Introduction

The goal of this capstone project is to build a next-word prediction model similar to those used in mobile keyboards. The training data come from the HC Corpora collection and include text from blogs, news websites, and Twitter in multiple languages.

This milestone report:

The goal is to demonstrate that I am comfortable working with the data and am on track to build the final prediction model.

##Data loading

Basic Summaries

Line Counts

Dataset Lines
Blogs 899288
News 1010242
Twitter 2360148

Word Counts

Dataset WordCount
Blogs 37546250
News 34762395
Twitter 30093413

Summary Table

Dataset Lines WordCount AvgWordsPerLine
Blogs 899288 37546250 41.75
News 1010242 34762395 34.41
Twitter 2360148 30093413 12.75

Exploratory Plots

To reduce processing time, we sample 10,000 lines from each file.

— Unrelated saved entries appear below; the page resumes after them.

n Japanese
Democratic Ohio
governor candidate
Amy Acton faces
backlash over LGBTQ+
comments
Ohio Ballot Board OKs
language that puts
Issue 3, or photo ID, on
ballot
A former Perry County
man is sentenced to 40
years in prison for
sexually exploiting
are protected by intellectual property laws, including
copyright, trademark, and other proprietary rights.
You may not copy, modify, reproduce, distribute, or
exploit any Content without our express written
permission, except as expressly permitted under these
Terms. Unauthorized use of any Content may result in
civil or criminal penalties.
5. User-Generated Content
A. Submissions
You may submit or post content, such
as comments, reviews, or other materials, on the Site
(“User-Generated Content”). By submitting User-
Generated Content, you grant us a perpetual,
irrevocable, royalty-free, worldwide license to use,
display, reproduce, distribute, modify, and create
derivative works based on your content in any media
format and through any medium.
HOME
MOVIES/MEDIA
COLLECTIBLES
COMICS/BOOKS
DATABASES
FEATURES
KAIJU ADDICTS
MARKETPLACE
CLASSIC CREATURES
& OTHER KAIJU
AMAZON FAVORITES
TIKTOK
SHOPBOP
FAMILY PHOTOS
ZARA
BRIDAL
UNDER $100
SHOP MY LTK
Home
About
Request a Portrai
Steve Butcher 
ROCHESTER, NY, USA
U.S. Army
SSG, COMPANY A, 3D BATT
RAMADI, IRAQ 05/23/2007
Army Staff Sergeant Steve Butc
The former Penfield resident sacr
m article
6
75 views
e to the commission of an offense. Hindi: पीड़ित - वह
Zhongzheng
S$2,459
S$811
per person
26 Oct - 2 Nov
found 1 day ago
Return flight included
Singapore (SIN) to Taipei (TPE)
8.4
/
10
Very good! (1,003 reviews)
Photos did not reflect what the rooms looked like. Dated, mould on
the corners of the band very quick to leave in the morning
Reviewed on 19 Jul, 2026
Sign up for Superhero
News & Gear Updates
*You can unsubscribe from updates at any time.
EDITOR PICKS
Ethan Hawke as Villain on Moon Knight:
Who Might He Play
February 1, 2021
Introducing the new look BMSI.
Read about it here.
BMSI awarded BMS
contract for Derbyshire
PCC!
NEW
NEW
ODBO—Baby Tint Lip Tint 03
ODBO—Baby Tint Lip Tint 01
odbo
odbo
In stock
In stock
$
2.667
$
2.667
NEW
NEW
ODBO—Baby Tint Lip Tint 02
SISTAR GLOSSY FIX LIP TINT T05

Histogram of Word Counts per Line

## Early Findings Twitter lines are much shorter than Blogs or News due to message length limits.

Blogs have the highest average words per line, pointing to richer sentence structure.

News text is balanced and formal, potentially influencing predictive word patterns.

The dataset is very large (over 4 million lines), so sampling strategies will be necessary when building the prediction model.

Next Steps

The next phase will focus on:

  1. Cleaning and preprocessing
  1. Building an n-gram model (1–3 word sequences)
  1. Model optimization
  1. Developing the Shiny app

This milestone shows that we are comfortable with the data and ready to begin model development.